10 Parametric Polymorphism🔗

It is useful to write functions that work for a variety of types. For example, the identity function \lambda x . x should work for any type of x. Type systems that allow a single piece of code to be used with multiple types are broadly referred to as polymorphic type systems, or sometimes simply polymorphism There are many kinds of polymorphism, and we will explore some of them in this class. A particularly common form of polymorphism permits writing functions that are parametric in a type, meaning that the function itself takes a type argument (also called a type parameter) as part of its definition.
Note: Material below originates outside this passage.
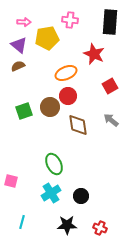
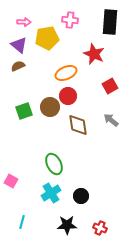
pink square: rotated 16 degrees clockwise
This form of polymorphism is called parametric polymorphism, and it is what we will study first.

For example, Java supports a form of parametric polymorphism via the following syntax:

public class Main {

  public static <T> T identity(T x) {

    return x;

  }

 

  public static void main(String[] args) {

    System.out.println(identity("Hello World!"));

  }

}

The syntax <T> declares a type argument T. The identity function is not allowed to know what T is; it must work over all possible instantiations of T. The main functions calls identity with an argument of type string; this replaces T with string in identity.

Parametric polymorphism is essential for code reuse: it allows the programmer to avoid unnecessary duplication of code that should work regardless of the argument type.

10.1 System F🔗

As usual in this class, we will design, implement, and study a small language to better understand the principles of parametric polymorphism. This language will be called System F.

System F was introduced independently by Girard in the context of logic and Reynolds in the context of programming languages. Our development in this section is based on Chapter 23 of Types and Programming Languages.

The idea of System F is to extend the simply-typed \lambda-calculus with the following new ideas:
  • Type abstraction. We need a way of designating a function that takes a type as an argument. This is called a type abstraction, and we use the surface syntax \Lambda X.e to denote it (the symbol \Lambda is a capital lambda). Using this syntax, we can write a polymorphic identity function: \Lambda X.(\lambda x : X . x) The identifier X above is a type parameter.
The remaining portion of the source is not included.